“Ero stufa di chiedermi cosa si potesse provare a vincere.
Non me ne facevo niente delle briciole, volevo il massimo, ma purtroppo il massimo non è a disposizione.
Tra me e la vittoria c’è un precipizio coperto di piante ed arbusti che non mi consente di capire quanto è profondo il burrone.
Questa è la paura: la non conoscenza di quello che c’è sotto ai piedi.
Posso cadere di sotto o camminare senza problemi per attraversare le sterpaglie e gli arbusti che ricoprono quello che potrebbe essere un precipizio.

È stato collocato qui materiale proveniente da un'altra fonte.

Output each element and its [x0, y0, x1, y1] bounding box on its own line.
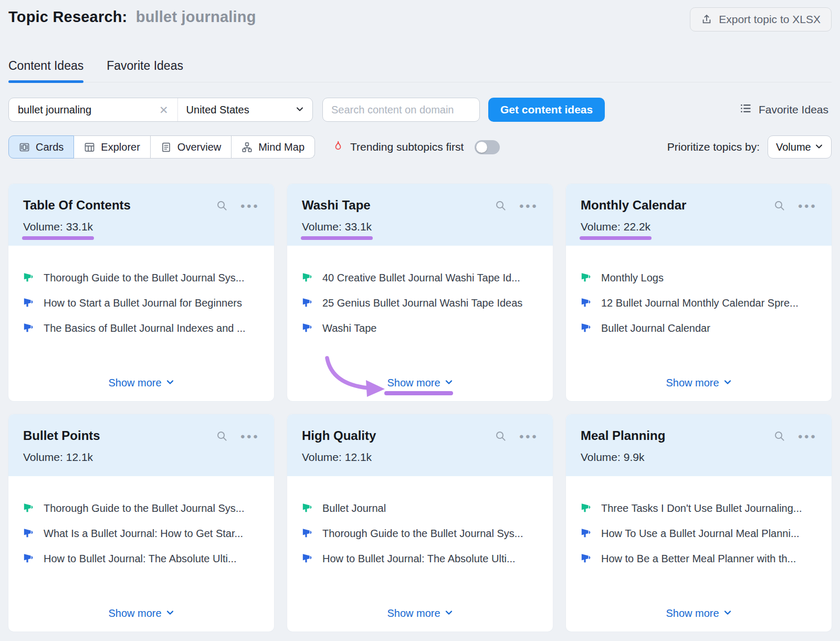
tab-content-ideas[interactable]: Content Ideas — [8, 59, 83, 82]
chevron-down-icon — [166, 607, 174, 619]
card-volume: Volume: 33.1k — [302, 220, 372, 233]
list-item[interactable]: Three Tasks I Don't Use Bullet Journalin… — [581, 502, 817, 514]
megaphone-icon — [581, 502, 592, 514]
favorite-ideas-label: Favorite Ideas — [759, 103, 828, 116]
toggle-knob — [476, 142, 487, 153]
chevron-down-icon — [723, 607, 732, 619]
country-select[interactable]: United States — [178, 98, 312, 121]
megaphone-icon — [302, 502, 313, 514]
explorer-view-icon — [84, 142, 95, 153]
chevron-down-icon — [445, 607, 453, 619]
search-icon[interactable] — [495, 430, 507, 442]
search-icon[interactable] — [773, 430, 785, 442]
show-more-link[interactable]: Show more — [386, 375, 454, 391]
tabs: Content Ideas Favorite Ideas — [8, 59, 832, 82]
view-mind-map-button[interactable]: Mind Map — [232, 135, 315, 159]
more-options-icon[interactable]: ●●● — [798, 202, 817, 209]
card-title[interactable]: Bullet Points — [23, 428, 100, 443]
card-title[interactable]: High Quality — [302, 428, 376, 443]
idea-list: Thorough Guide to the Bullet Journal Sys… — [23, 502, 259, 578]
list-item[interactable]: Thorough Guide to the Bullet Journal Sys… — [302, 528, 538, 540]
list-item[interactable]: How To Use a Bullet Journal Meal Planni.… — [581, 528, 817, 540]
list-item[interactable]: Bullet Journal Calendar — [581, 322, 817, 334]
prioritize-label: Prioritize topics by: — [667, 141, 760, 153]
card-body: Three Tasks I Don't Use Bullet Journalin… — [566, 476, 832, 632]
topic-card-bullet-points: Bullet Points ●●● Volume: 12.1k Thorough… — [8, 414, 274, 632]
list-item[interactable]: 12 Bullet Journal Monthly Calendar Spre.… — [581, 297, 817, 309]
list-item[interactable]: How to Bullet Journal: The Absolute Ulti… — [302, 553, 538, 565]
megaphone-icon — [23, 553, 35, 564]
more-options-icon[interactable]: ●●● — [519, 202, 538, 209]
idea-list: Three Tasks I Don't Use Bullet Journalin… — [581, 502, 817, 578]
annotation-underline — [22, 236, 94, 240]
page-title-query: bullet journaling — [136, 8, 256, 25]
more-options-icon[interactable]: ●●● — [798, 432, 817, 440]
show-more-link[interactable]: Show more — [386, 606, 454, 621]
list-icon — [740, 102, 752, 117]
list-item[interactable]: Thorough Guide to the Bullet Journal Sys… — [23, 272, 259, 284]
prioritize-control: Prioritize topics by: Volume — [667, 135, 832, 159]
list-item[interactable]: Thorough Guide to the Bullet Journal Sys… — [23, 502, 259, 514]
view-overview-button[interactable]: Overview — [151, 135, 232, 159]
topic-card-high-quality: High Quality ●●● Volume: 12.1k Bullet Jo… — [287, 414, 553, 632]
tab-favorite-ideas[interactable]: Favorite Ideas — [107, 59, 183, 82]
list-item[interactable]: Bullet Journal — [302, 502, 538, 514]
favorite-ideas-link[interactable]: Favorite Ideas — [740, 102, 832, 117]
more-options-icon[interactable]: ●●● — [519, 432, 538, 440]
get-content-ideas-button[interactable]: Get content ideas — [488, 98, 605, 122]
topic-card-monthly-calendar: Monthly Calendar ●●● Volume: 22.2k Month… — [566, 184, 832, 401]
card-body: Thorough Guide to the Bullet Journal Sys… — [8, 476, 274, 632]
card-title[interactable]: Table Of Contents — [23, 198, 131, 213]
list-item[interactable]: What Is a Bullet Journal: How to Get Sta… — [23, 528, 259, 540]
show-more-link[interactable]: Show more — [107, 375, 175, 391]
list-item[interactable]: Monthly Logs — [581, 272, 817, 284]
card-title[interactable]: Washi Tape — [302, 198, 371, 213]
view-cards-button[interactable]: Cards — [8, 135, 74, 159]
show-more-link[interactable]: Show more — [665, 375, 732, 391]
annotation-underline — [580, 236, 652, 240]
search-icon[interactable] — [216, 199, 228, 212]
cards-grid: Table Of Contents ●●● Volume: 33.1k Thor… — [8, 184, 832, 632]
search-icon[interactable] — [495, 199, 507, 212]
trending-toggle[interactable] — [475, 140, 500, 154]
keyword-box: ✕ — [9, 98, 177, 121]
card-title[interactable]: Monthly Calendar — [581, 198, 686, 213]
page-title: Topic Research: bullet journaling — [8, 8, 256, 26]
domain-search-input[interactable] — [322, 98, 480, 122]
prioritize-select[interactable]: Volume — [768, 135, 832, 159]
show-more-link[interactable]: Show more — [107, 606, 175, 621]
megaphone-icon — [581, 553, 592, 564]
topic-card-washi-tape: Washi Tape ●●● Volume: 33.1k 40 Creative… — [287, 184, 553, 401]
export-topic-button[interactable]: Export topic to XLSX — [690, 7, 832, 31]
more-options-icon[interactable]: ●●● — [240, 432, 259, 440]
card-body: Thorough Guide to the Bullet Journal Sys… — [8, 246, 274, 401]
card-volume: Volume: 12.1k — [302, 451, 372, 464]
show-more-link[interactable]: Show more — [665, 606, 732, 621]
view-explorer-button[interactable]: Explorer — [74, 135, 150, 159]
list-item[interactable]: 40 Creative Bullet Journal Washi Tape Id… — [302, 272, 538, 284]
chevron-down-icon — [815, 141, 823, 153]
list-item[interactable]: Washi Tape — [302, 322, 538, 334]
megaphone-icon — [23, 297, 35, 309]
megaphone-icon — [23, 272, 35, 283]
search-icon[interactable] — [216, 430, 228, 442]
idea-list: 40 Creative Bullet Journal Washi Tape Id… — [302, 272, 538, 348]
keyword-input[interactable] — [17, 103, 158, 117]
overview-view-icon — [161, 142, 172, 153]
more-options-icon[interactable]: ●●● — [240, 202, 259, 209]
list-item[interactable]: The Basics of Bullet Journal Indexes and… — [23, 322, 259, 334]
search-icon[interactable] — [773, 199, 785, 212]
clear-keyword-icon[interactable]: ✕ — [158, 103, 170, 117]
upload-icon — [701, 14, 712, 25]
megaphone-icon — [23, 528, 35, 539]
list-item[interactable]: How to Start a Bullet Journal for Beginn… — [23, 297, 259, 309]
list-item[interactable]: 25 Genius Bullet Journal Washi Tape Idea… — [302, 297, 538, 309]
card-header: Table Of Contents ●●● Volume: 33.1k — [8, 184, 274, 246]
list-item[interactable]: How to Be a Better Meal Planner with th.… — [581, 553, 817, 565]
megaphone-icon — [581, 322, 592, 334]
card-title[interactable]: Meal Planning — [581, 428, 665, 443]
megaphone-icon — [23, 502, 35, 514]
chevron-down-icon — [166, 377, 174, 389]
card-header: Bullet Points ●●● Volume: 12.1k — [8, 414, 274, 476]
list-item[interactable]: How to Bullet Journal: The Absolute Ulti… — [23, 553, 259, 565]
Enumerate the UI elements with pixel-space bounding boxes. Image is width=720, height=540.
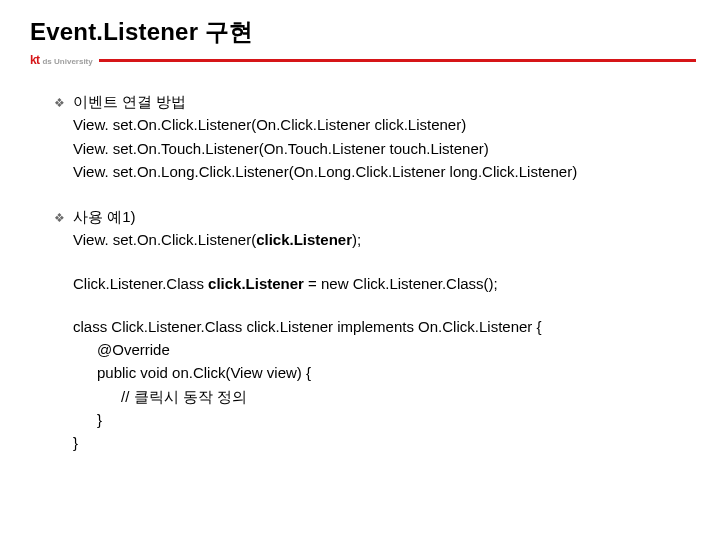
diamond-bullet-icon: ❖ — [54, 209, 65, 228]
bullet-1-line-1: View. set.On.Click.Listener(On.Click.Lis… — [73, 113, 686, 136]
bullet-2-line-2: Click.Listener.Class click.Listener = ne… — [73, 272, 686, 295]
class-line-close-outer: } — [73, 431, 686, 454]
diamond-bullet-icon: ❖ — [54, 94, 65, 113]
bullet-2-heading: 사용 예1) — [73, 205, 686, 228]
kt-logo: kt ds University — [30, 54, 93, 66]
bullet-1-heading: 이벤트 연결 방법 — [73, 90, 686, 113]
class-decl: class Click.Listener.Class click.Listene… — [73, 315, 686, 338]
bullet-2-line-1: View. set.On.Click.Listener(click.Listen… — [73, 228, 686, 251]
class-line-override: @Override — [73, 338, 686, 361]
class-line-method: public void on.Click(View view) { — [73, 361, 686, 384]
logo-ds: ds University — [42, 58, 92, 66]
header-rule-row: kt ds University — [24, 54, 696, 66]
class-line-comment: // 클릭시 동작 정의 — [73, 385, 686, 408]
slide-content: ❖ 이벤트 연결 방법 View. set.On.Click.Listener(… — [24, 66, 696, 454]
logo-kt: kt — [30, 54, 39, 66]
bullet-1: ❖ 이벤트 연결 방법 View. set.On.Click.Listener(… — [54, 90, 686, 183]
slide-title: Event.Listener 구현 — [30, 16, 253, 48]
class-line-close-inner: } — [73, 408, 686, 431]
red-rule — [99, 59, 696, 62]
bullet-1-line-3: View. set.On.Long.Click.Listener(On.Long… — [73, 160, 686, 183]
bullet-1-line-2: View. set.On.Touch.Listener(On.Touch.Lis… — [73, 137, 686, 160]
bullet-2: ❖ 사용 예1) View. set.On.Click.Listener(cli… — [54, 205, 686, 454]
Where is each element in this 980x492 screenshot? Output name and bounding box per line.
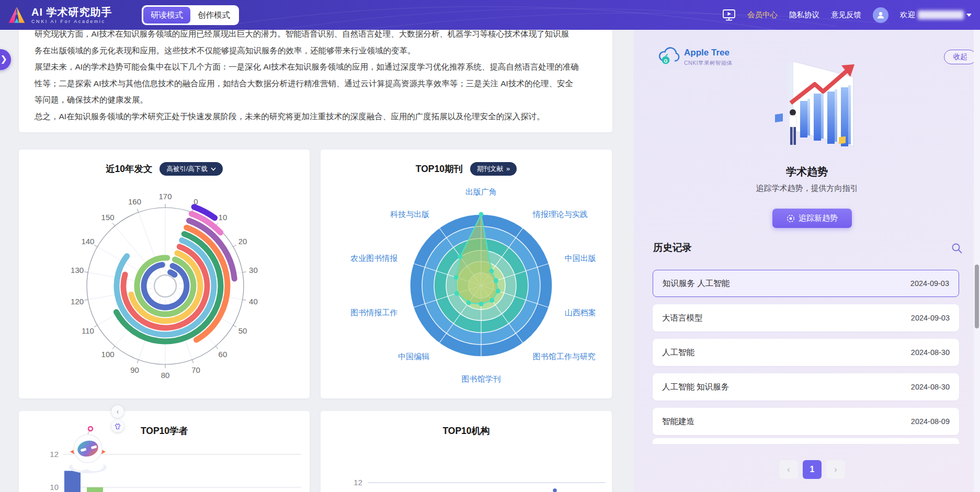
mode-switcher: 研读模式 创作模式 [142, 5, 239, 25]
nav-link-member-center[interactable]: 会员中心 [747, 10, 778, 20]
collapse-sidebar-button[interactable]: 收起 [944, 50, 976, 64]
svg-text:100: 100 [101, 350, 115, 359]
history-item-label: 人工智能 知识服务 [662, 382, 729, 393]
ai-summary-card: 研究现状方面，AI技术在知识服务领域的应用已经展现出巨大的潜力。智能语音识别、自… [19, 24, 612, 132]
history-item[interactable]: 人工智能2024-08-30 [653, 339, 959, 366]
track-new-trend-button[interactable]: 追踪新趋势 [772, 209, 852, 228]
double-chevron-right-icon: » [506, 166, 510, 171]
svg-text:情报理论与实践: 情报理论与实践 [532, 210, 588, 219]
person-icon [876, 10, 885, 20]
svg-text:80: 80 [161, 371, 170, 380]
svg-text:12: 12 [50, 450, 59, 459]
app-logo[interactable]: AI 学术研究助手 CNKI AI For Academic [7, 6, 112, 24]
tab-create-mode[interactable]: 创作模式 [190, 7, 237, 24]
apple-tree-logo-icon [657, 44, 681, 66]
history-item-label: 知识服务 人工智能 [663, 278, 730, 289]
trend-sidebar: Apple Tree CNKI苹果树智能体 收起 [634, 30, 980, 492]
svg-text:60: 60 [219, 350, 227, 359]
journals-chart-card: TOP10期刊 期刊文献 » 出版广角情报理论与实践中国出版山西档案图书馆工作与… [321, 150, 612, 398]
history-item-date: 2024-08-30 [911, 383, 950, 391]
scholars-chart-card: TOP10学者 1210 [19, 411, 310, 492]
journals-radar-chart: 出版广角情报理论与实践中国出版山西档案图书馆工作与研究图书馆学刊中国编辑图书情报… [321, 178, 612, 398]
history-item[interactable]: 知识服务 人工智能2024-09-03 [653, 270, 959, 297]
svg-text:130: 130 [71, 266, 84, 274]
navbar-right: 会员中心 隐私协议 意见反馈 欢迎 [722, 0, 972, 30]
summary-line: 研究现状方面，AI技术在知识服务领域的应用已经展现出巨大的潜力。智能语音识别、自… [35, 28, 569, 40]
svg-text:图书馆工作与研究: 图书馆工作与研究 [533, 352, 596, 361]
svg-text:12: 12 [354, 478, 362, 487]
svg-text:出版广角: 出版广角 [465, 187, 497, 196]
navbar: AI 学术研究助手 CNKI AI For Academic 研读模式 创作模式… [0, 0, 980, 30]
member-video-icon[interactable] [722, 9, 736, 21]
publications-chart-card: 近10年发文 高被引/高下载 0102030405060708090100110… [19, 150, 310, 398]
user-avatar[interactable] [873, 7, 888, 23]
history-item-label: 人工智能 [662, 347, 694, 358]
tab-read-mode[interactable]: 研读模式 [143, 7, 190, 24]
svg-text:科技与出版: 科技与出版 [390, 210, 429, 219]
trend-illustration [760, 39, 873, 157]
summary-line: 展望未来，AI的学术趋势可能会集中在以下几个方面：一是深化 AI技术在知识服务领… [35, 61, 579, 73]
trend-subtitle: 追踪学术趋势，提供方向指引 [634, 184, 980, 193]
expand-panel-button[interactable]: ❯ [0, 49, 11, 70]
page-scrollbar[interactable] [974, 30, 980, 492]
institutions-chart-card: TOP10机构 12 [321, 411, 612, 492]
summary-line: 性等；二是探索 AI技术与其他信息技术的融合应用，如结合大数据分析进行精准营销、… [35, 78, 573, 89]
history-item-label: 大语言模型 [662, 313, 703, 324]
nav-link-feedback[interactable]: 意见反馈 [831, 10, 861, 20]
history-item-partial[interactable] [653, 438, 959, 444]
agent-name: Apple Tree [684, 48, 730, 58]
welcome-user[interactable]: 欢迎 [900, 10, 972, 20]
history-item-date: 2024-09-03 [911, 314, 950, 322]
app-root: AI 学术研究助手 CNKI AI For Academic 研读模式 创作模式… [0, 0, 980, 492]
welcome-label: 欢迎 [900, 10, 915, 20]
trend-title: 学术趋势 [634, 165, 980, 179]
redacted-username [918, 10, 964, 19]
chevron-right-icon: ❯ [1, 54, 7, 64]
pagination-next-button[interactable]: › [826, 460, 845, 479]
history-item[interactable]: 大语言模型2024-09-03 [653, 304, 959, 331]
shirt-widget-button[interactable] [111, 420, 124, 432]
app-title: AI 学术研究助手 [31, 6, 112, 18]
svg-text:170: 170 [158, 192, 172, 201]
pagination-page-1[interactable]: 1 [803, 460, 822, 479]
publications-chart-title: 近10年发文 [106, 163, 152, 175]
history-item-date: 2024-09-03 [910, 279, 949, 288]
scrollbar-thumb[interactable] [975, 265, 979, 328]
svg-text:图书情报工作: 图书情报工作 [350, 308, 397, 317]
journals-more-button[interactable]: 期刊文献 » [470, 162, 517, 176]
svg-text:农业图书情报: 农业图书情报 [350, 254, 397, 262]
svg-text:70: 70 [191, 365, 200, 374]
cnki-triangle-logo-icon [7, 6, 26, 24]
agent-subtitle: CNKI苹果树智能体 [684, 60, 733, 67]
svg-text:10: 10 [219, 213, 227, 222]
chevron-down-icon [211, 167, 216, 171]
pagination-prev-button[interactable]: ‹ [779, 460, 798, 479]
chevron-left-icon: ‹ [117, 408, 119, 415]
target-icon [787, 214, 795, 223]
svg-text:40: 40 [249, 297, 258, 306]
history-item-date: 2024-08-09 [911, 417, 950, 426]
svg-text:中国编辑: 中国编辑 [398, 352, 429, 361]
shirt-icon [114, 423, 121, 430]
svg-text:中国出版: 中国出版 [565, 254, 596, 262]
app-subtitle: CNKI AI For Academic [31, 19, 112, 24]
svg-text:140: 140 [81, 237, 94, 246]
history-item[interactable]: 智能建造2024-08-09 [653, 408, 959, 435]
publications-filter-dropdown[interactable]: 高被引/高下载 [159, 162, 222, 176]
summary-line: 等问题，确保技术的健康发展。 [35, 94, 148, 106]
history-item-label: 智能建造 [662, 416, 694, 427]
svg-text:160: 160 [128, 197, 141, 206]
svg-text:120: 120 [71, 297, 84, 306]
search-icon[interactable] [951, 242, 963, 255]
history-title: 历史记录 [653, 241, 692, 254]
svg-text:50: 50 [238, 326, 247, 335]
svg-text:图书馆学刊: 图书馆学刊 [462, 374, 501, 383]
svg-text:30: 30 [249, 266, 258, 274]
institutions-chart: 12 [321, 411, 612, 492]
svg-text:10: 10 [50, 483, 59, 491]
history-item[interactable]: 人工智能 知识服务2024-08-30 [653, 373, 959, 401]
svg-text:150: 150 [101, 213, 115, 222]
collapse-widget-button[interactable]: ‹ [111, 405, 124, 418]
svg-text:山西档案: 山西档案 [565, 308, 596, 317]
nav-link-privacy[interactable]: 隐私协议 [789, 10, 819, 20]
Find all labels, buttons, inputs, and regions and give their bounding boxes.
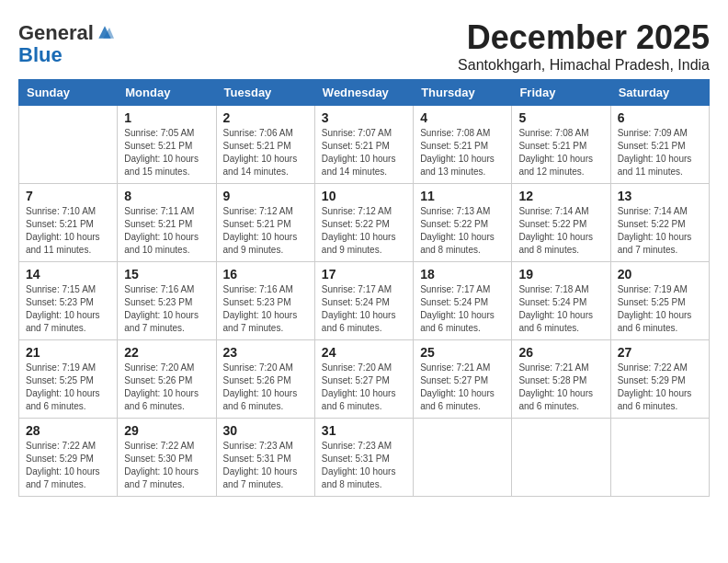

La cosa bella è che lo saprò solo una volta che ho fatto il primo passo.
Se mi faccio immobilizzare dalla paura resto aldiquà della vita, ferma, inerme e con l’eterno dubbio che dall’altro lato ci sia qualcosa di buono.
Il dubbio e la paura sono amici stretti, compagni di giochi.
E pensare che studio neuroscienze e conosco in dettaglio quella parte del cervello, l’amigdala, che gestisce le emozioni ed in particolar modo la paura. Puoi conoscere tutti i funzionamenti degli impulsi neurologici, ma quando hai paura non c’è nulla da fare.
La senti arrivare come una mano invisibile che ti accarezza pian piano dalla nuca. Non c’è soluzione.
O forse si: l’amigdalectomia, l’esportazione dell’amigdala.
In questo modo non si sente più paura, non si sente più alcuna emozione, non si sente più niente”.